Lo spazio del mare, le rotte invisibili che lo solcano, le mappe stellari che come uno specchio riflettono la navigazione di galere, vascelli e navi da cabotaggio sono i protagonisti di una mostra pensata e realizzata in occasione del Forum delle Culture 2004 a Barcellona. Mediterraneum racconta se stesso, diviso fra il Museu d’Història de Catalunya, nel quale è allestita la parte dedicata all’arte e alle sue relazioni con la religione ed il potere ed il Museu Maritim, dove si espongono opere connesse con la navigazione ed il commercio.
Le rotte marittime tra il XIII ed il XV secolo tessono una fitta trama in cui si intrecciano, come in un arazzo, le storie più diverse.
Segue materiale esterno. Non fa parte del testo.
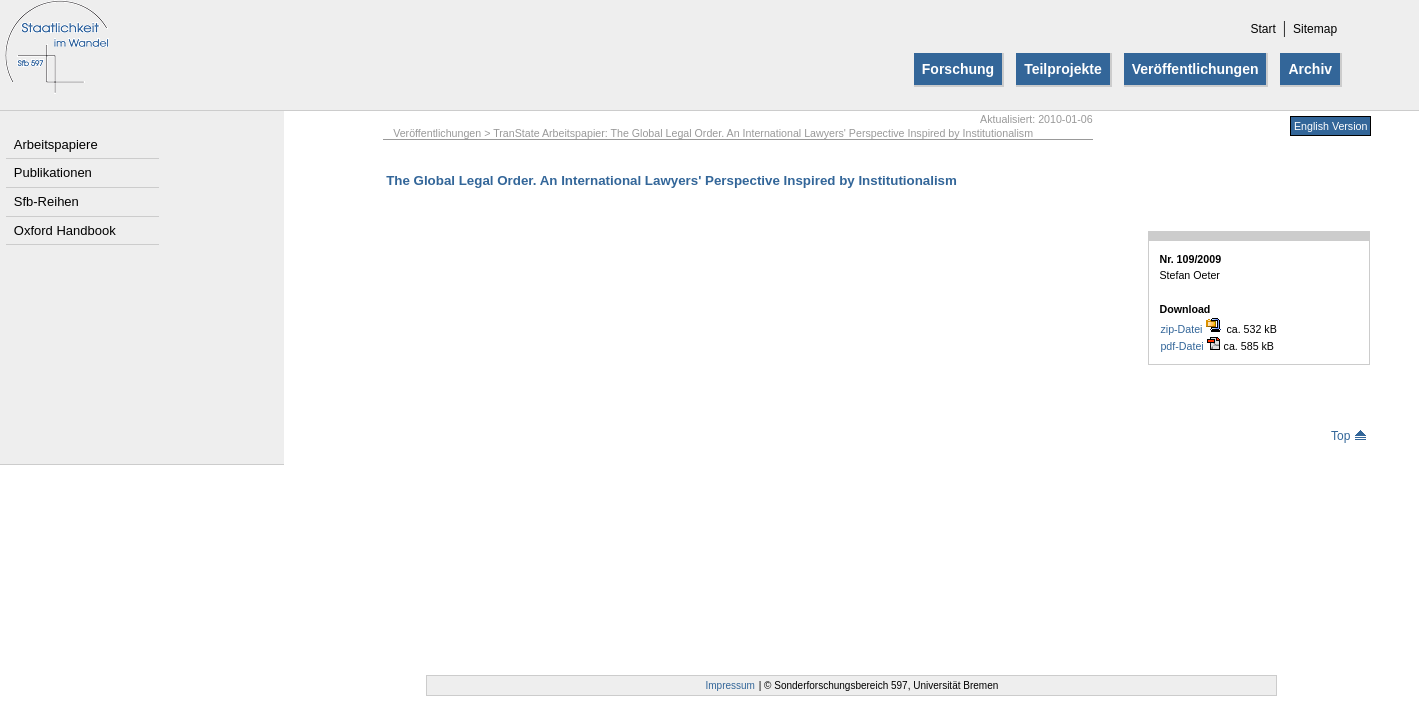  What do you see at coordinates (1191, 328) in the screenshot?
I see `zip-Datei` at bounding box center [1191, 328].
Vi si incontrano culture e popolazioni le cui radici costituiscono, in buona parte, l’Europa contemporanea, con tutte le sue contraddizioni. Da una parte i magnifici portulani arabi e maiorchini, gli astrolabi, gli imponenti ritratti di principi e sovrani narrano della crescente espansione della Corona d’Aragona, dei viaggi verso un Oriente che, per mercanti e naviganti, risultava assai meno sconosciuto e misterioso di quanto possiamo oggi immaginare. La mostra, allo stesso tempo, invertendo il punto di vista abituale, prende anche in considerazione la fondamentale ascendenza del mondo orientale, sia dell’universo bizantino, sia di quello mammelucco o ottomano, sulla formazione della nascente Europa.
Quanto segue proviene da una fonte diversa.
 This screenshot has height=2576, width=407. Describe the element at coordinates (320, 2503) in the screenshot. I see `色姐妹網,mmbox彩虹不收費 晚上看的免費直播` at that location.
Per comprendere l’origine delle culture figurative che durante il medioevo si susseguirono nelle regioni dell’Europa mediterranea è infatti necessario assumere come punto di partenza la circolazione di opere d’arte di natura e provenienza diversa, fenomeno che si dovette in primo luogo ai continui scambi commerciali tra le opposte sponde del Mare Nostrum. Tale circolazione, di cui la mostra da buon esempio, anche se non esaustivo, è alla base del linguaggio composito ed ecclettico, che gli artisti adattarono di volta in volta alle loro esigenze e a quelle dei loro committenti, specialmente in terre di transito come le isole.
Non è un caso che proprio qui, spesso, si crearono le condizioni per le realizzazioni più raffinate. Ad un artista di cultura maiorchina, si deve ad esempio, con molta probabilità, uno dei pezzi forti della mostra: una tavola che rappresenta Santa Caterina d’Alessandria, realizzata probabilmente nei territori della Corona d’Aragona, ma destinata ab antiquo all’omonimo monastero del Monte Sinai in Egitto. La tavola venne eseguita dal pittore Martinus de Vilanova su commissione del console catalano a Damasco nel 1387, così come recita l’eccezionale iscrizione ancora leggibile ai piedi della santa.
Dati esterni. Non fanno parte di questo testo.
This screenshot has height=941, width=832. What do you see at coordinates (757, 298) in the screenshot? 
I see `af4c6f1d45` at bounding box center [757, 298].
Parallelamente non era difficile trovare nei mercati “occidentali” o nelle collezioni di sovrani e ricchi mercanti oggetti che provenivano dal più remoto oriente, libri miniati, ceramiche, bronzi alcuni dei quali è possibile travare esposti a Barcellona. Un affascinante viaggio dunque al quale manca però una voce narrante continua, e che lascia spesso con la voglia di saperne di più.